Vierkirchen feiert das 20-jährige Bestehen seines Naturbades. Ein Rückblick auf die Anfänge und einen Bürgermeister, der in Anzug schwimmen ging.

„Vierkirchen? Ist das nicht dort, wo es dieses Naturbad gibt?“ Diese Frage hört man im Münchner Großraum immer wieder, wenn es um die Gemeinde im nördlichen Landkreis geht. Seit 20 Jahren ist dieses außergewöhnliche Freibad das Aushängeschild des Ortes. Es erfreut sich großer Beliebtheit, auch über die Landkreisgrenzen hinaus. Entsprechend feiern die Vierkirchner das Jubiläum auch jetzt mit einer Veranstaltungsreihe (siehe Kasten).

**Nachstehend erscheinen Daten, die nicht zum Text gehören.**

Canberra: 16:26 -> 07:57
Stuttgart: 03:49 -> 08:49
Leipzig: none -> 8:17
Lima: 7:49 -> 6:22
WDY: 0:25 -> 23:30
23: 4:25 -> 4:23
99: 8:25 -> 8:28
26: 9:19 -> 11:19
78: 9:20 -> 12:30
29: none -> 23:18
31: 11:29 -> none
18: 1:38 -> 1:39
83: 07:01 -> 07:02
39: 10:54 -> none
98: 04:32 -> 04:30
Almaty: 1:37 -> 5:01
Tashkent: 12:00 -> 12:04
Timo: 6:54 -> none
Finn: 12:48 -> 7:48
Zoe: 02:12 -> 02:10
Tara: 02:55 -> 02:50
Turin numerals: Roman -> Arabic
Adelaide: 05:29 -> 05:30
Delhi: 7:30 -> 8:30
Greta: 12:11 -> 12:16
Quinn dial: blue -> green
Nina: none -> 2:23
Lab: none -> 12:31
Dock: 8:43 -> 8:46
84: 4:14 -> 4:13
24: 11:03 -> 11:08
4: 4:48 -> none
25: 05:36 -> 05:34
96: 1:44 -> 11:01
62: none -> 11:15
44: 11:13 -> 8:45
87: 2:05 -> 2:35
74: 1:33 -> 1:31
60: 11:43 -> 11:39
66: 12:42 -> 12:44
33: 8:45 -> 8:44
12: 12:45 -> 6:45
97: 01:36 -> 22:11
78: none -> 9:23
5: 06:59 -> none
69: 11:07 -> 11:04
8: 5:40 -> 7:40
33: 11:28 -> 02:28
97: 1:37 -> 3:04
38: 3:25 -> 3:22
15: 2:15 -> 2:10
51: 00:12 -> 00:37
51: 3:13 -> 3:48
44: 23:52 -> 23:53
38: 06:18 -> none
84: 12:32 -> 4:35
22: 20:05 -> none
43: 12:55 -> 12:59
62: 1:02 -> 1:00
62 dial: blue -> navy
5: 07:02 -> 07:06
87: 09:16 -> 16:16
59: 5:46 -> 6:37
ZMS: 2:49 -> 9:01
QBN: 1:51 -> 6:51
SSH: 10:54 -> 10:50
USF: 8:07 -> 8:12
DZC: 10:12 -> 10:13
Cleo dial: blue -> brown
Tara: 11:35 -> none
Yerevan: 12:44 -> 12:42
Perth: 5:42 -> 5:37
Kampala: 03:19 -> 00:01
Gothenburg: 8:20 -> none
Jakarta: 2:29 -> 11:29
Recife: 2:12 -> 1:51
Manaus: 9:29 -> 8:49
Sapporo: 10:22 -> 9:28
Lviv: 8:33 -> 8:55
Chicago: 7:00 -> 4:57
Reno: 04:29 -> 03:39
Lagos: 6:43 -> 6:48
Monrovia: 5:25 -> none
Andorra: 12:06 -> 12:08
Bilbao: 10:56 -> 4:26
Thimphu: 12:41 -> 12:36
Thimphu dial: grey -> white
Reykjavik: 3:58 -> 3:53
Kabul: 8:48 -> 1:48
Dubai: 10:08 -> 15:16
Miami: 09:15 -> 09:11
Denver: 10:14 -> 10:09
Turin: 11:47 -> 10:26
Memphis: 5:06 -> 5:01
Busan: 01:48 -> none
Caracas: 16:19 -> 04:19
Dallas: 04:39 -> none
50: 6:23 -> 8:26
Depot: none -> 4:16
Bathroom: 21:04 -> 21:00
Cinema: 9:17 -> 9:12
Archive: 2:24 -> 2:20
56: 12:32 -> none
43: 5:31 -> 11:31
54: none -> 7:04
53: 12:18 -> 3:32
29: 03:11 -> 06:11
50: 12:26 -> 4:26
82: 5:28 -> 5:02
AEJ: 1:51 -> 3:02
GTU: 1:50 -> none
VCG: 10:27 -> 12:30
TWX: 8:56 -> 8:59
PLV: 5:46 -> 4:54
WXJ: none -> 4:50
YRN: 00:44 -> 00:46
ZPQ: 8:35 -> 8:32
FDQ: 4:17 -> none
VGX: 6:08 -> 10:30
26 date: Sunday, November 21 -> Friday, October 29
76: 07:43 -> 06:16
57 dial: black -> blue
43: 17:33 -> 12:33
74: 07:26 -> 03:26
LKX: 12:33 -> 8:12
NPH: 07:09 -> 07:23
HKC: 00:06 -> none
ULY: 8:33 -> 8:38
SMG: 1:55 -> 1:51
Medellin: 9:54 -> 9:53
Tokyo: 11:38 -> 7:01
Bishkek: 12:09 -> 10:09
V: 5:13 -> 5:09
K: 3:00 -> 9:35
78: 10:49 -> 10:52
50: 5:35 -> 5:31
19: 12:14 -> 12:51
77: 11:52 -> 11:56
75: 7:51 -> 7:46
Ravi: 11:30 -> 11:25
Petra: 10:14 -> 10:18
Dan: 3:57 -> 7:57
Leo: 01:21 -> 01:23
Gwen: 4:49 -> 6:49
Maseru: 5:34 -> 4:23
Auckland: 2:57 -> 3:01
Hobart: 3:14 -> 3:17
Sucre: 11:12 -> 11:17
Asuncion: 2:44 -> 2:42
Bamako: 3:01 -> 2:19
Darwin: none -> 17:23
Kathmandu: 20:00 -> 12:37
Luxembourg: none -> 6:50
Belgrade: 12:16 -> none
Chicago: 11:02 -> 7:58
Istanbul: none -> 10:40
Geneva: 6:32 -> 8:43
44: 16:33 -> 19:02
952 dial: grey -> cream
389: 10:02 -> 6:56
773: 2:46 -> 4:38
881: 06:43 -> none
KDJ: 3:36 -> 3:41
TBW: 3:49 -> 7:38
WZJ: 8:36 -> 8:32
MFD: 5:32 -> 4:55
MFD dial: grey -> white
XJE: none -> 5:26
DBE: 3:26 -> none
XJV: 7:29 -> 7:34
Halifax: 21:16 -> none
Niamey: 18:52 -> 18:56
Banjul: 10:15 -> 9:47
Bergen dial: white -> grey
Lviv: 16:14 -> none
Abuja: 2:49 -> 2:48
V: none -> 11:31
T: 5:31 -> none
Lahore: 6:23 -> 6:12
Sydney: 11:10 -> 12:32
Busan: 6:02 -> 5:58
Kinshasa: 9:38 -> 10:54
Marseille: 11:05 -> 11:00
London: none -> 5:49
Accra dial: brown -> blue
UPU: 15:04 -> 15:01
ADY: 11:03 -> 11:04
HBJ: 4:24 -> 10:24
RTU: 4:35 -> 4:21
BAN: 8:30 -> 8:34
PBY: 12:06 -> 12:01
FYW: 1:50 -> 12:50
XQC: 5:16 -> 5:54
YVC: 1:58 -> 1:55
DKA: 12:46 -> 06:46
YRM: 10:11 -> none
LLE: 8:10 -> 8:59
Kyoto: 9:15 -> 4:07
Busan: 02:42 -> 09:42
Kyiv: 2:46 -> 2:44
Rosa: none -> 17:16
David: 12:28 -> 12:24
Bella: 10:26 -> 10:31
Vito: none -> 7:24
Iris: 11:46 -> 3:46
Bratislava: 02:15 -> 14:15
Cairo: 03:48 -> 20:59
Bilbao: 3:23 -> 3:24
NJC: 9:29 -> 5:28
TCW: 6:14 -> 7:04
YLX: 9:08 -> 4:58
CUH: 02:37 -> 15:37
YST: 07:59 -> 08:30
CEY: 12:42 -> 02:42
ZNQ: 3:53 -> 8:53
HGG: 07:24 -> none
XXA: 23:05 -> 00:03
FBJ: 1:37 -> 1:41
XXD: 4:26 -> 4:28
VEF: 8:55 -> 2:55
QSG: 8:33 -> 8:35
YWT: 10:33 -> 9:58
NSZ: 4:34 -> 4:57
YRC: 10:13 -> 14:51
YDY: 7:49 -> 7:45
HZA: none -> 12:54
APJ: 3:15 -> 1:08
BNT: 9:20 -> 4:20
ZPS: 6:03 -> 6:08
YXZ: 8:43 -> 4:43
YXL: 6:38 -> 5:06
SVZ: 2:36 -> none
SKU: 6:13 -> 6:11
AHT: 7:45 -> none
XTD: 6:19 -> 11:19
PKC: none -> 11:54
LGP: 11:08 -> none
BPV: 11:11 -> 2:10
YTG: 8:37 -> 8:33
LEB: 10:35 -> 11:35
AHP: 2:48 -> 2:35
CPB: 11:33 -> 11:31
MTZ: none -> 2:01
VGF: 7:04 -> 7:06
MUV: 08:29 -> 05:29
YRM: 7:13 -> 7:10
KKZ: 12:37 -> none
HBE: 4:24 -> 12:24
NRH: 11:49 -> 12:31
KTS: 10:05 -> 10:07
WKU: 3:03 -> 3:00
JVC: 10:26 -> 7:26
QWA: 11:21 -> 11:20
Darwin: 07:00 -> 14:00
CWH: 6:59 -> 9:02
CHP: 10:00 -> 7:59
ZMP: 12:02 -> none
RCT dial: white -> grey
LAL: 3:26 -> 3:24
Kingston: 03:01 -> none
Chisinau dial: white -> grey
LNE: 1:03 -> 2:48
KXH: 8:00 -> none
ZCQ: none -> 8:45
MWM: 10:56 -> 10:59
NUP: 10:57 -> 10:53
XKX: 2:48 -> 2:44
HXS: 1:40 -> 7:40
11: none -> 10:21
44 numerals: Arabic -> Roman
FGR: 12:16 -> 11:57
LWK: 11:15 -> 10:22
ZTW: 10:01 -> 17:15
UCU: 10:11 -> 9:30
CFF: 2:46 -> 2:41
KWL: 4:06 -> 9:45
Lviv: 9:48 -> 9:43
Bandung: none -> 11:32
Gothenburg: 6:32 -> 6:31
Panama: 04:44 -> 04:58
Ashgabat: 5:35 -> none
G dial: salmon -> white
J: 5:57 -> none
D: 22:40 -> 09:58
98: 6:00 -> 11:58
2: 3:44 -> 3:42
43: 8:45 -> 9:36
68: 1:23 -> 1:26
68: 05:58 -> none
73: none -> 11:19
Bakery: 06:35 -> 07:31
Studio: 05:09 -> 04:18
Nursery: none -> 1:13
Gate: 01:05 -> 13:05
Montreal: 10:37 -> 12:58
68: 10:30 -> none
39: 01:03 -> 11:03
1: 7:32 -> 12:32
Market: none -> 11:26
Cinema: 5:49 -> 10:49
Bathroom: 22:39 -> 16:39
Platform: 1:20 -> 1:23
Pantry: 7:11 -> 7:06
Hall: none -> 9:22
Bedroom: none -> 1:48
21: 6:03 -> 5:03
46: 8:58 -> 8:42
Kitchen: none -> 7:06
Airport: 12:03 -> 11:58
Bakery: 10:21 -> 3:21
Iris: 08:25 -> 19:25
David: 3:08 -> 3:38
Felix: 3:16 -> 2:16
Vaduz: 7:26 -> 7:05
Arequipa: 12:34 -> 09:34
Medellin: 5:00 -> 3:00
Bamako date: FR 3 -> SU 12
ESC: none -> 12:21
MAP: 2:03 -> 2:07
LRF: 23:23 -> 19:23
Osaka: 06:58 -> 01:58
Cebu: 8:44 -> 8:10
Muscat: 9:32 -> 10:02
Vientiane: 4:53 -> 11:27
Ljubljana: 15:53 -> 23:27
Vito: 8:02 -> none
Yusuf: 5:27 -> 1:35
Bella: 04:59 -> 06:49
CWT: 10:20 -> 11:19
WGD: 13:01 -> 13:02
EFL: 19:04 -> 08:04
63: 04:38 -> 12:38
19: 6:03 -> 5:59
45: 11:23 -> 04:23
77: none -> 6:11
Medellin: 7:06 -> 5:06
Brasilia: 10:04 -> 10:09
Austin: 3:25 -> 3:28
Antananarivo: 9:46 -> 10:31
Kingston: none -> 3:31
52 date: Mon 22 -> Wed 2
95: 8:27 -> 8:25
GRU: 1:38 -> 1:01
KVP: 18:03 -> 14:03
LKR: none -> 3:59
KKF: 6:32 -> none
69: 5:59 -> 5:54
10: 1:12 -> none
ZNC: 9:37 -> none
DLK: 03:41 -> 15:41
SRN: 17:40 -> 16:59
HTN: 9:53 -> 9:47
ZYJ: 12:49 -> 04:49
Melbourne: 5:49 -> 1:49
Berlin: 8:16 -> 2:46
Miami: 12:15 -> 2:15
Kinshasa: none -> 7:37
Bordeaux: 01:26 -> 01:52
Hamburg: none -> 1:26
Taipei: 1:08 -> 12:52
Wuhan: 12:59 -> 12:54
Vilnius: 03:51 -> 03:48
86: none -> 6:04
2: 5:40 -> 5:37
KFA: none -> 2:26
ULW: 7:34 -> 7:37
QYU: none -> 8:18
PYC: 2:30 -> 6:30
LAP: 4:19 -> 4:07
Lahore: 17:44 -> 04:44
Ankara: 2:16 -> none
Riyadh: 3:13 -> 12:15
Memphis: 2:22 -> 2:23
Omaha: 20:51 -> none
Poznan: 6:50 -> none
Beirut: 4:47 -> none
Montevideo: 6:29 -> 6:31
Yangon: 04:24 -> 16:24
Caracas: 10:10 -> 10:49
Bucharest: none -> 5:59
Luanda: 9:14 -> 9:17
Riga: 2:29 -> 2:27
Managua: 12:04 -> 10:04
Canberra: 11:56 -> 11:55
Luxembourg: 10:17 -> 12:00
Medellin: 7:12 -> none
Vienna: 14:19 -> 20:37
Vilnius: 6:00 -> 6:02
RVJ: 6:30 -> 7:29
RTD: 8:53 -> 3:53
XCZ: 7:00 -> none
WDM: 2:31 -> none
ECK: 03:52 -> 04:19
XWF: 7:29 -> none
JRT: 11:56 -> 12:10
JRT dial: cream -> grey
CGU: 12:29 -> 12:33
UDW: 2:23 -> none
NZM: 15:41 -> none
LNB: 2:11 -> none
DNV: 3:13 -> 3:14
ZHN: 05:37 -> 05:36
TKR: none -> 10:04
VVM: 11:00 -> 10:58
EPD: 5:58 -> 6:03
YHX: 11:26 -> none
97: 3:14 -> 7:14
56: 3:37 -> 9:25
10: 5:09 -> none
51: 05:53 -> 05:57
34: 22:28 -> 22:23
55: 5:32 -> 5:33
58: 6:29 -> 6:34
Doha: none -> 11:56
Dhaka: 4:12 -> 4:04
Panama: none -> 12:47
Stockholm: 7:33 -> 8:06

Badenacht, Fußballturnier, Serenade

Das 20. Jubiläum des Vierkirchner Naturbades wird mit mehreren Veranstaltungen gefeiert. Los geht es mit einer „Langen Badenacht“, die wegen des schlechten Wetters auf Samstag, 27. Juli, verschoben wurde. Bei schönem Wetter ist das Baden bis 22 Uhr möglich (ebenso am 27. Juli und am 10. August). Zu den weiteren Events der Veranstaltungsreihe zählen etwa am Samstag, 13. Juli, ein Fußballturnier oder die Serenade des Musikvereins am Freitag, 19. Juli. Termine der Jubiläumsveranstaltungen sowie Öffnungszeiten und Eintrittspreise sind zu finden unter: www.vierkirchen.de/140/leben/naturbad.

Anfangs gab es Widerstand

Dabei mussten die Befürworter des heute so beliebten Bades in den Gründungsjahren zunächst mit einigem Widerstand kämpfen. „Die Initiative für den Bau lag bei meinem Amtsvorgänger Heinz Eichinger (SPD)“, erinnert sich Harald Dirlenbach (SPD), Bürgermeister in Vierkirchen. „Er hat diese Vision entwickelt und ist am Anfang wohl sogar für ein bisschen verrückt erklärt worden“, erzählt Dirlenbach schmunzelnd. Zunächst habe es im Gemeinderat durchaus einige Skepsis bezüglich eines solchen Bades gegeben. „Aber mein Amtsvorgänger glaubte fest an seine Vision“, sagt der heutige Bürgermeister. „Zumal das angedachte Areal für den Bau einer solchen Anlage ideal war“: das Gelände der Kläranlage, die damals in den Ortsteil Jedenhofen verlegt wurde.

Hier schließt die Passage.